The pitfalls of the new Rule of Law mechanism

Hurray, the mechanism is coming! Even the European Parliament is celebrating the compromise negotiated by the German EU Presidency as a success. At the same time, it makes the “RoL” (“Rule of Law”) plan a sham.

For years, the protagonists have been promoting the mechanism that ties payments from the EU budget to the RoL.

But with the compromise now on the table, this will not succeed. According to the compromise, the reduction or cancellation of EU funds will not take effect as long as there is no judgement by the European Court of Justice in the case of a complaint against them.

Such proceedings usually take one to one and a half years. Nothing happens before then.

Moreover, the EU Commission is not supposed to make any such decision until it has adopted guidelines for implementation. This is likely to take several months.

As a result, the mechanism will not take effect on 1.1.2021 – as planned – but months, if not years, later. And even then, there are still some pitfalls:

Legal: Even now, lawyers are arguing about the legal value of the planned EU summit declaration. Some consider it completely non-binding, others illegal.

A good overview is given by the jurist A. Alemanno (see tweet below).

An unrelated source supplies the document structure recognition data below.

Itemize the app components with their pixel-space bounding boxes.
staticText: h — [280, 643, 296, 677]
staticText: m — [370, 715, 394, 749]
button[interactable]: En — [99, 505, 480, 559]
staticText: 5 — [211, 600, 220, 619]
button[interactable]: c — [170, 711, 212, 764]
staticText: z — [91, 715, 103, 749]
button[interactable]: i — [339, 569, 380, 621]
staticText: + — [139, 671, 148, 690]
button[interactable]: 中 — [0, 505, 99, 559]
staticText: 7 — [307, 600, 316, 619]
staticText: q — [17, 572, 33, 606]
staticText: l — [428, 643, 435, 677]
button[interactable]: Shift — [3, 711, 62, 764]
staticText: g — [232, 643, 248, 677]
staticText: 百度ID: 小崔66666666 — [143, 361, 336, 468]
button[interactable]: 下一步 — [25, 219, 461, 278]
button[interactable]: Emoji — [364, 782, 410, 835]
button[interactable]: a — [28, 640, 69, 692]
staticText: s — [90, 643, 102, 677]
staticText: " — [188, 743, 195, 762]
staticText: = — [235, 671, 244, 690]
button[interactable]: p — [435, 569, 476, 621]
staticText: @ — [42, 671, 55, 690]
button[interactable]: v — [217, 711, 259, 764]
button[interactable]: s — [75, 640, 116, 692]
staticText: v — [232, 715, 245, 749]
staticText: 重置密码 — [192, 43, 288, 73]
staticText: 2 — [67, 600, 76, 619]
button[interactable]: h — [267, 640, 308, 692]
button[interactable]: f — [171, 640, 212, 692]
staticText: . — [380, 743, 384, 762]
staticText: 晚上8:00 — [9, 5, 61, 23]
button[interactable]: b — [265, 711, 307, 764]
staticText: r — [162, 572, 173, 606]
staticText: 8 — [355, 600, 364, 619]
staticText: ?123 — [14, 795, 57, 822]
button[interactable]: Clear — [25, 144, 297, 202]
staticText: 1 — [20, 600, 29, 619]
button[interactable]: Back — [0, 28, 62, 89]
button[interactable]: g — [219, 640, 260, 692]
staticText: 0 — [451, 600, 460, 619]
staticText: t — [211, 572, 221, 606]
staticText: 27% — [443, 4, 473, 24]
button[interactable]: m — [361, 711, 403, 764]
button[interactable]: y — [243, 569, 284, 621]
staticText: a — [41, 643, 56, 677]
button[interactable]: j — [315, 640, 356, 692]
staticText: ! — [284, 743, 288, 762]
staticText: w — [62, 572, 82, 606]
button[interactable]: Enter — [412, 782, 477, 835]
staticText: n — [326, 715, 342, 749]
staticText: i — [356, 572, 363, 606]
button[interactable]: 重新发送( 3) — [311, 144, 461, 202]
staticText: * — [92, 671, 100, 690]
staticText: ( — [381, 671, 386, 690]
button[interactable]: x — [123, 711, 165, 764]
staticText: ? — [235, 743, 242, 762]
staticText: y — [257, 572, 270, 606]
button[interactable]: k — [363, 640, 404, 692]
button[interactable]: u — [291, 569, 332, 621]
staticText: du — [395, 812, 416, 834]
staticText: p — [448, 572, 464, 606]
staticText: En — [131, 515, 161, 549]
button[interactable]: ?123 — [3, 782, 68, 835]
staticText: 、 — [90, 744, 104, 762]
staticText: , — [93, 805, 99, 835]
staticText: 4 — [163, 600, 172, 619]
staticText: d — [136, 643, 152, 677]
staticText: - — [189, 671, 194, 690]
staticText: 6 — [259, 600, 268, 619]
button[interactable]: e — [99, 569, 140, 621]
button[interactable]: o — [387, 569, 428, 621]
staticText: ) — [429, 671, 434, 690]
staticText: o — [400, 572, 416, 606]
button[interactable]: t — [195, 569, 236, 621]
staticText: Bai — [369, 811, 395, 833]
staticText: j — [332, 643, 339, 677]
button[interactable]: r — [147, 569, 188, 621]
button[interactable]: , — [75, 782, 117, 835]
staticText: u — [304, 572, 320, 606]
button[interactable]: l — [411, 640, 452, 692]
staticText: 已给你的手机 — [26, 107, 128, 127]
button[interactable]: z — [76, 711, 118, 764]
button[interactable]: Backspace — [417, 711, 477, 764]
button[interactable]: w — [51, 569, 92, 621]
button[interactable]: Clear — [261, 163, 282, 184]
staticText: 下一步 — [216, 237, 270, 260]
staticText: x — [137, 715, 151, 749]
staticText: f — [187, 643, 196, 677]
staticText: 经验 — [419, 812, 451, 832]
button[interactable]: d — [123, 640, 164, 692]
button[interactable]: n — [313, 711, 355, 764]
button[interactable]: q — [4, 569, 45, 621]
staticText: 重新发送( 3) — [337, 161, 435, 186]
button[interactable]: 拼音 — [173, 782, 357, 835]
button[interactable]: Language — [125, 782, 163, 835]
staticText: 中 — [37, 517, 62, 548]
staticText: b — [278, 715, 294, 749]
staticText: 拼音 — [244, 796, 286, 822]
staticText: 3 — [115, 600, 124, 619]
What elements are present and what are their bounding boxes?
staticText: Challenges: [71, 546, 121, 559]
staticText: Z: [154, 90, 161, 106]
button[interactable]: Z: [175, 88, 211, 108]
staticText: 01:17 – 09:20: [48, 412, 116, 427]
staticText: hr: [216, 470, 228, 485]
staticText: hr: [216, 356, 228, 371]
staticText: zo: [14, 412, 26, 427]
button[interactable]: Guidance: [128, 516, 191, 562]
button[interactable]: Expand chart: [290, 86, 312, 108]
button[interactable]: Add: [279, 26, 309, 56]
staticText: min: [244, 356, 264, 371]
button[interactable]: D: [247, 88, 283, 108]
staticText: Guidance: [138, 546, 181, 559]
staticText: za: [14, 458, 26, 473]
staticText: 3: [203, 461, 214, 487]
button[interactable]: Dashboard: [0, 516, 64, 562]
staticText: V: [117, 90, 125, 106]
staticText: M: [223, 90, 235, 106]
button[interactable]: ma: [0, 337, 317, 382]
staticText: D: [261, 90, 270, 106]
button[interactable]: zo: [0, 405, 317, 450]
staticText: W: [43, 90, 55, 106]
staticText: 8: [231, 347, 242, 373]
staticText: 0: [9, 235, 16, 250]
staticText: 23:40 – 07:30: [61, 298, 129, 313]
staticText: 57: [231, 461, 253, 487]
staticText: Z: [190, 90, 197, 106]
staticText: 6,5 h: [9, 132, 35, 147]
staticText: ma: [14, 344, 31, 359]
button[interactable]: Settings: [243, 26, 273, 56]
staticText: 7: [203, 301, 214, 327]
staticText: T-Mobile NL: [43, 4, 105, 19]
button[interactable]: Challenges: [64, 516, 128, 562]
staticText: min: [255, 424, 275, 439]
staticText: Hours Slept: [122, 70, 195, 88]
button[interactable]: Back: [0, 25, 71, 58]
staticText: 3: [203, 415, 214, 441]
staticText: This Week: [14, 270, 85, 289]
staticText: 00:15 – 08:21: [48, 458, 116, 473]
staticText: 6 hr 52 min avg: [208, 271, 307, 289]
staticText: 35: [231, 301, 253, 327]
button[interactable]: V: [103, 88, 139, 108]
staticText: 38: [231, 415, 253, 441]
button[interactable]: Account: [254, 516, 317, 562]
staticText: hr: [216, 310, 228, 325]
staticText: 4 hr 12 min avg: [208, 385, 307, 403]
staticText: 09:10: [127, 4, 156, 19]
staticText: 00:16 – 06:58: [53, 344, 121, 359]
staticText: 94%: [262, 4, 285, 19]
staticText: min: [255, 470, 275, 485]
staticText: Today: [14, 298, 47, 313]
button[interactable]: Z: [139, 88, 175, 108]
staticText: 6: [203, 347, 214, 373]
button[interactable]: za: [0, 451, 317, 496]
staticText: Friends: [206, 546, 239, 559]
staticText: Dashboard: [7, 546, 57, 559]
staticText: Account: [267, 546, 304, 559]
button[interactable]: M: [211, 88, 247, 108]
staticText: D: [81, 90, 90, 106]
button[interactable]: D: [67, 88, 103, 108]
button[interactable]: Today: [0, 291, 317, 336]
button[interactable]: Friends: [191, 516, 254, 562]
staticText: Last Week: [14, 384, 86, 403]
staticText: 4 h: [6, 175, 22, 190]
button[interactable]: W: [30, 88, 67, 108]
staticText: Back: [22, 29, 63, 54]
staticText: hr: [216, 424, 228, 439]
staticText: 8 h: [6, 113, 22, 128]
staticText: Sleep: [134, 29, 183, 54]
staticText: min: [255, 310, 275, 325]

Of course, as in any proper legal dispute, there are also various counter-opinions.

It is remarkable that even the former German Justice Minister K. Barley still has doubts – and suggests that the European Parliament itself goes to the European Court of Justice to have them cleared…

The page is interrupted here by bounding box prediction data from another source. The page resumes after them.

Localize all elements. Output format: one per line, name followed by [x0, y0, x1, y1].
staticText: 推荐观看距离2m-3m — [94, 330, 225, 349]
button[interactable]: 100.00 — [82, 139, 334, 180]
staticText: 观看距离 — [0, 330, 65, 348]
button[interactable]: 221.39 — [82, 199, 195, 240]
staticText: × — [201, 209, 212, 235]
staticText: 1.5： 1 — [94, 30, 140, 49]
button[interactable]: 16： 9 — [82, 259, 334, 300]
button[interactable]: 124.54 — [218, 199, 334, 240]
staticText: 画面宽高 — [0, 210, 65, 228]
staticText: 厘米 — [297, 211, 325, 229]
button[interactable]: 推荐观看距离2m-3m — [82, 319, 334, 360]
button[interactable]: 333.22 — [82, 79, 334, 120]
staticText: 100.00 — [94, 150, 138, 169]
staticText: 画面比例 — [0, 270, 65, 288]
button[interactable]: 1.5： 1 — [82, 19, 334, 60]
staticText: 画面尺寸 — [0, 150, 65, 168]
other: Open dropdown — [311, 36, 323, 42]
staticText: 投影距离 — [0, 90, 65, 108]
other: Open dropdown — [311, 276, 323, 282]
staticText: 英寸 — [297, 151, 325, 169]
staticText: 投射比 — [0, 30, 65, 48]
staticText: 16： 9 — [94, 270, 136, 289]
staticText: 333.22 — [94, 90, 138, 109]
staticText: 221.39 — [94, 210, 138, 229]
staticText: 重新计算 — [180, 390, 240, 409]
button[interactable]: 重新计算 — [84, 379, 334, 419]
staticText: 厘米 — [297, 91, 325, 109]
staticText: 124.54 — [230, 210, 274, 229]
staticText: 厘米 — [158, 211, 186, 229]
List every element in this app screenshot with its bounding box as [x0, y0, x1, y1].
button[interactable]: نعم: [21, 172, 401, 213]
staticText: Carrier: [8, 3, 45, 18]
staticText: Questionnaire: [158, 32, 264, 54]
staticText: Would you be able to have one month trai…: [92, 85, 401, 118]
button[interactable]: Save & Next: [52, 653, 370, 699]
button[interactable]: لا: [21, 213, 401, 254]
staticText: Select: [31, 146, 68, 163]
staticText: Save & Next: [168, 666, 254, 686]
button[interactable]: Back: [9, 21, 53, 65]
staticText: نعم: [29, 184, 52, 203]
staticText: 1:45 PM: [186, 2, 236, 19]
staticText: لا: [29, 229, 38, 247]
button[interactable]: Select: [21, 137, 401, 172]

Financial: The new mechanism does not apply to past violations of the rule of law, but only to future ones. But even then, the simple finding of a breach will not be sufficient, as the draft states:

“The mere finding that a breach of rule of law has taken place does not suffice to trigger the mechanism”.

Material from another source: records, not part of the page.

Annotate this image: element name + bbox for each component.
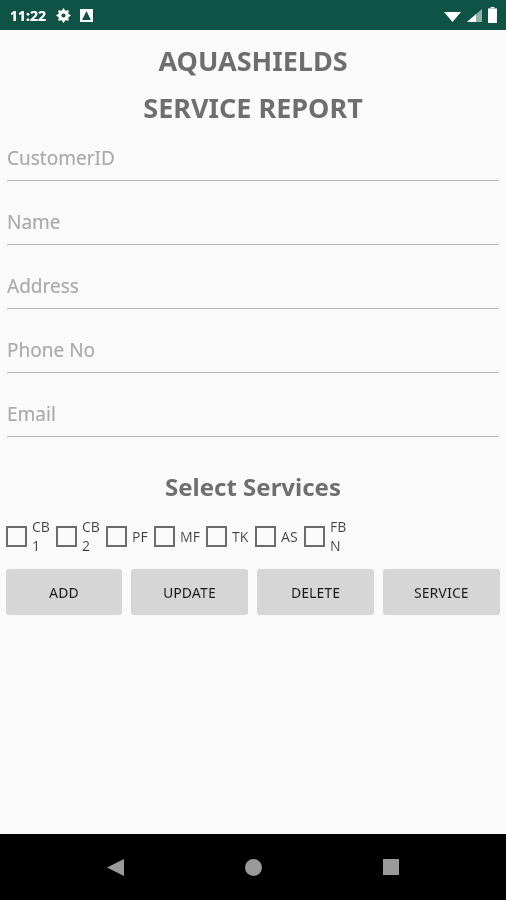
button[interactable]: Address	[0, 264, 506, 328]
staticText: SERVICE	[414, 583, 469, 602]
staticText: AQUASHIELDS	[0, 42, 506, 79]
button[interactable]: TK	[206, 526, 255, 547]
staticText: TK	[232, 527, 249, 546]
staticText: 11:22	[10, 6, 46, 25]
button[interactable]: Name	[0, 200, 506, 264]
staticText: DELETE	[291, 583, 340, 602]
staticText: PF	[132, 527, 148, 546]
button[interactable]: Recent apps	[368, 844, 414, 890]
staticText: 2	[82, 536, 91, 555]
staticText: 1	[32, 536, 41, 555]
staticText: Address	[7, 273, 79, 299]
staticText: Email	[7, 401, 56, 427]
button[interactable]: UPDATE	[131, 569, 248, 615]
button[interactable]: Home	[230, 844, 276, 890]
staticText: SERVICE REPORT	[0, 89, 506, 126]
button[interactable]: Email	[0, 392, 506, 456]
staticText: Select Services	[0, 470, 506, 503]
staticText: MF	[180, 527, 200, 546]
button[interactable]: MF	[154, 526, 206, 547]
button[interactable]: ADD	[6, 569, 122, 615]
staticText: CustomerID	[7, 145, 115, 171]
button[interactable]: SERVICE	[383, 569, 500, 615]
button[interactable]: CB	[6, 517, 56, 555]
button[interactable]: AS	[255, 526, 304, 547]
button[interactable]: FB	[304, 517, 347, 555]
button[interactable]: Phone No	[0, 328, 506, 392]
staticText: UPDATE	[163, 583, 216, 602]
button[interactable]: DELETE	[257, 569, 374, 615]
staticText: Phone No	[7, 337, 96, 363]
staticText: ADD	[49, 583, 79, 602]
staticText: CB	[32, 517, 50, 536]
staticText: CB	[82, 517, 100, 536]
staticText: FB	[330, 517, 347, 536]
staticText: AS	[281, 527, 298, 546]
button[interactable]: CustomerID	[0, 136, 506, 200]
button[interactable]: Back	[92, 844, 138, 890]
button[interactable]: PF	[106, 526, 154, 547]
button[interactable]: CB	[56, 517, 106, 555]
staticText: Name	[7, 209, 61, 235]
staticText: N	[330, 536, 341, 555]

Only violations that have a direct impact on the budget should count. This would hardly be the case with a restriction of press freedom as in Hungary.

And even if cuts were to be made, they would affect the entire state, not the political class. Cities and regions in Hungary would be punished, but not those responsible like the Hungarian head of government Orban.

Political: The compromise sends a fatal political message that everything was not meant so seriously and that there is no hurry at all. The deal was negotiated behind closed doors – with the rule-of-law offenders, not against them.

It is to be applied by an EU Commission that has proven for years that it does not take timely and effective action against violations of the rule of law.

Under von der Leyen, things have become even worse – she has not yet taken any action at all!

All in all, the whole thing is reminiscent of the Stability Pact for the euro. There, too, there were years of wrangling over deficit criteria that later turned out to be unrealistic and inapplicable.

And Germany was one of the first to break the pact…

Who actually says that the rule of law is only trampled on in Hungary and Poland?